In 2002 Con­gress passed Sec­tion 8143 of Pub­lic Law 107–117, which required a cleanup at the Penn­syl­va­nia site and one in Mass­a­chu­setts. Ms. Ameno “was cer­tain­ly the cat­a­lyst” for the Parks Town­ship cleanup require­ment, says Brad Clemen­son, a for­mer senior staffer to Rep. Murtha, who died in 2010. “She got the whole com­mu­ni­ty involved.”

The exca­va­tion project was turned over to the Army Corps of Engi­neers under a pro­gram, known as Fus­rap, to clean up old nuclear-weapons-relat­ed sites. In a 2007 report, the Corps, tak­ing a dif­fer­ent stance from the NRC’s 503780.BY +5.00% pri­or assess­ment of the site, said “con­cen­tra­tions of radionu­clides in the buried wastes are high enough to present a poten­tial future risk to human health” and need to be removed.

An NRC spokesman said “we have no issues” with the Corps’ approach to the site and peri­od­i­cal­ly con­fer with them about it. A Corps spokesman declined to com­ment on any past NRC actions.

Once actu­al dig­ging began in 2011, an appar­ent new headache emerged. A Corps spokesman would only say that exca­va­tors found “larg­er amounts of com­plex mate­r­i­al than expect­ed.” Dig­ging was abrupt­ly halt­ed after just two months and the gov­ern­ment clas­si­fied doc­u­ments on the project as secret, cit­ing a secu­ri­ty rule regard­ing “spe­cial nuclear material”—typically ura­ni­um and plu­to­ni­um iso­topes usable in nuclear weapons. Secu­ri­ty, which includ­ed armed guards, was beefed up.

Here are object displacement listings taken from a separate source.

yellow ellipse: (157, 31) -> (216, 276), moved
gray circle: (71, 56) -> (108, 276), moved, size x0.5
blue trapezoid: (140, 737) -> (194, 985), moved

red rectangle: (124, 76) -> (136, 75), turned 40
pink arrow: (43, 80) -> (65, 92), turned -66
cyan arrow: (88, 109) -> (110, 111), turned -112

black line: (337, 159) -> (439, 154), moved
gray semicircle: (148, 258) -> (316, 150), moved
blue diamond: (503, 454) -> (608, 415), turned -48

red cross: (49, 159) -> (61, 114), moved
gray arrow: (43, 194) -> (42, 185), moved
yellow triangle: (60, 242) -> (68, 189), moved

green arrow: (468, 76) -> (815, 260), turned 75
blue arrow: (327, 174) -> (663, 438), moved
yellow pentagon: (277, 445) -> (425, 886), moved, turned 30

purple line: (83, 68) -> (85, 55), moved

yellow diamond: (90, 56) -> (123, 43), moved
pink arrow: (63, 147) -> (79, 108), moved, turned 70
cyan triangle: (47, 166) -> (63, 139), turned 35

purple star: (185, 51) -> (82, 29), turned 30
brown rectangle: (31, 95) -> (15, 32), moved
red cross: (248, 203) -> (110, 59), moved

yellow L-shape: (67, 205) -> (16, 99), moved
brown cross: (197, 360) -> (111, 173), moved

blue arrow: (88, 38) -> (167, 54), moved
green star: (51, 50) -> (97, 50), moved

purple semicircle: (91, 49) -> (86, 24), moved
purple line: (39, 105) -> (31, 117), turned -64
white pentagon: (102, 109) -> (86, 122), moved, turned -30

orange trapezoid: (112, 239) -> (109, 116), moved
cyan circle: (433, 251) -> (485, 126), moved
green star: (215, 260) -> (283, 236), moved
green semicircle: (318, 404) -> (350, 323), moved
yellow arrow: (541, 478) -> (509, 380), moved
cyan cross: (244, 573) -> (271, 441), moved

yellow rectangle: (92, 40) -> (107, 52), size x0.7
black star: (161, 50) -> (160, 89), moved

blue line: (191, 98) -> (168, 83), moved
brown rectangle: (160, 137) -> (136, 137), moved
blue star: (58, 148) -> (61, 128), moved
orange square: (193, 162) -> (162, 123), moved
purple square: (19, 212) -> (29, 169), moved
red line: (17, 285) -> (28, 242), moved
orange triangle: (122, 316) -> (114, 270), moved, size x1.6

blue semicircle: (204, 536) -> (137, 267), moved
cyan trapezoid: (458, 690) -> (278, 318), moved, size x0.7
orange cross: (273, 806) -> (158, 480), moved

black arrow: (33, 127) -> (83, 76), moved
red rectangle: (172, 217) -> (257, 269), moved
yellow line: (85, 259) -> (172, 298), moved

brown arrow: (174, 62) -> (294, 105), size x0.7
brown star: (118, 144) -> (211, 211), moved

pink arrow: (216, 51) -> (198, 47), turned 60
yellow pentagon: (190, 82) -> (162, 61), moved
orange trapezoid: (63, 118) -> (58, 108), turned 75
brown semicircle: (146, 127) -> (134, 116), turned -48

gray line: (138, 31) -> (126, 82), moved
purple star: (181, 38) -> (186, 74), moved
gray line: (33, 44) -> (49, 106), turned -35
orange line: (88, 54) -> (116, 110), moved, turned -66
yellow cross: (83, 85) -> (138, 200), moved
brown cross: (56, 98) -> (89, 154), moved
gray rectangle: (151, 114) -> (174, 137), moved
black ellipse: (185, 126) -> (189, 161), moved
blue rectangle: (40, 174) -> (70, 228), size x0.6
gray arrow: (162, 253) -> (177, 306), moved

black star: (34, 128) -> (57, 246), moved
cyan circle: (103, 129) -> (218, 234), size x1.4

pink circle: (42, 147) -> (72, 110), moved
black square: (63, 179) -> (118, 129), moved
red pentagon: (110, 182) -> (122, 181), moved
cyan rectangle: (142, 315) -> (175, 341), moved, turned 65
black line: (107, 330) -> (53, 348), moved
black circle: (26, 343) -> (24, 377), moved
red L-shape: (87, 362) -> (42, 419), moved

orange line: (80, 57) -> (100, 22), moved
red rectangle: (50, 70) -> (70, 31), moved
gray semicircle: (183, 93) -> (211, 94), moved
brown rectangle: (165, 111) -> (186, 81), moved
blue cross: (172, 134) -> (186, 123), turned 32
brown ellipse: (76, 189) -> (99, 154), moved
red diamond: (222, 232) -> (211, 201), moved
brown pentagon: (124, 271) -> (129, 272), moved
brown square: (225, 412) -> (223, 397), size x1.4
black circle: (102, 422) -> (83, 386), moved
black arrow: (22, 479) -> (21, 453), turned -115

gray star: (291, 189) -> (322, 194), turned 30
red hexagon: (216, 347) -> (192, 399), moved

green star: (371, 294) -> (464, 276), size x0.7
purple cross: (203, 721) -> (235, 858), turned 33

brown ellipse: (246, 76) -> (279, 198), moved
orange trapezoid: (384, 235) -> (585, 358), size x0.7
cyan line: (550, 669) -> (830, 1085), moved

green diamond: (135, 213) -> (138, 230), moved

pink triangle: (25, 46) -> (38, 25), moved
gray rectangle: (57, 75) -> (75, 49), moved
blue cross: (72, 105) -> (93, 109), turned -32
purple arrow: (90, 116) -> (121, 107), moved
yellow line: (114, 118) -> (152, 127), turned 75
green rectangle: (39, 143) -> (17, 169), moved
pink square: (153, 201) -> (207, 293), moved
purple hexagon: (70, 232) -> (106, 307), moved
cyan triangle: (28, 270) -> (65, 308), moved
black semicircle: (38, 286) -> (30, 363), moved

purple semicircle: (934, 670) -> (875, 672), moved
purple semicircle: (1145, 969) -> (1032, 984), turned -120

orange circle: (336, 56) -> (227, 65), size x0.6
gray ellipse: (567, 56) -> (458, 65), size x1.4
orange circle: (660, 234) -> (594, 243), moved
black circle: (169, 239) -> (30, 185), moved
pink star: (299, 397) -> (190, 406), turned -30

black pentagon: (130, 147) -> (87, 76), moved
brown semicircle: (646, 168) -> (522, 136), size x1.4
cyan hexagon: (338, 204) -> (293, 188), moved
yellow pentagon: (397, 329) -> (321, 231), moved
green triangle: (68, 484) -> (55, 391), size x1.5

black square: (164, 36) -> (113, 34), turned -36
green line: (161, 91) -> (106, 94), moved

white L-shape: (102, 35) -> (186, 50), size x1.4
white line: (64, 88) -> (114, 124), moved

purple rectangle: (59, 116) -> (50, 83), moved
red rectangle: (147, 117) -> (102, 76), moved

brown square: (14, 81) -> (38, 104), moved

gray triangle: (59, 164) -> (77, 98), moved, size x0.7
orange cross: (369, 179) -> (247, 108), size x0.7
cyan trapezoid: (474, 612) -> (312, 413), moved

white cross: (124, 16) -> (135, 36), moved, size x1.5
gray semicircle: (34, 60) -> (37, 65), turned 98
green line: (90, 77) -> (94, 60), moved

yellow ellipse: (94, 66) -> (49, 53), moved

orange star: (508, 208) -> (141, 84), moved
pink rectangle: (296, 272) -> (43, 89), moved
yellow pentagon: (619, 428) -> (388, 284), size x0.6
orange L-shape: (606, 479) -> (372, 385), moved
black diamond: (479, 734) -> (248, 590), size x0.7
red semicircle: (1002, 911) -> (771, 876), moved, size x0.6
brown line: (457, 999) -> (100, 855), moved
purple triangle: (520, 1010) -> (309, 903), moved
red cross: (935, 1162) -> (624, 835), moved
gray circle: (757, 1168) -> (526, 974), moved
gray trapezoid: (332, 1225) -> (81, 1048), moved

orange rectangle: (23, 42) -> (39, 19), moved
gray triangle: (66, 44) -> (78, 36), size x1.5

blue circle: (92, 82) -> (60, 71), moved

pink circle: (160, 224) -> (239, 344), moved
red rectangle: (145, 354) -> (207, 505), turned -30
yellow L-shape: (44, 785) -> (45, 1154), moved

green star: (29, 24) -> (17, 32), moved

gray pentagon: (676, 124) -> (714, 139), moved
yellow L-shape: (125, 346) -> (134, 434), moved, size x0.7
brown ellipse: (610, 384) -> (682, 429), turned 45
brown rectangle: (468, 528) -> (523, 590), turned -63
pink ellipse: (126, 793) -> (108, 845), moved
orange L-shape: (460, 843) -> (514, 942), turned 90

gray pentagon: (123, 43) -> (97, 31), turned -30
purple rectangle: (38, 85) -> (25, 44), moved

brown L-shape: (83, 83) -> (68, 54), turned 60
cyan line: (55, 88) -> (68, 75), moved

Col. William Gra­ham, who at the time head­ed the Corps’ cleanup effort at the site, defend­ed the secu­ri­ty and secre­cy. “I don’t want to make Parks Town­ship a tar­get for nefar­i­ous activ­i­ty,” he said in an inter­view last year. “With peo­ple fly­ing air­planes into build­ings, who knows what peo­ple could do with the mate­r­i­al there.”

Corps offi­cials now say the cleanup could cost $500 mil­lion, more than 10 times the agen­cy’s orig­i­nal esti­mate. In light of the esca­lat­ing cost esti­mates, the Corps is review­ing its plans and said any renewed dig­ging won’t start before 2015 and would take at least a decade to complete.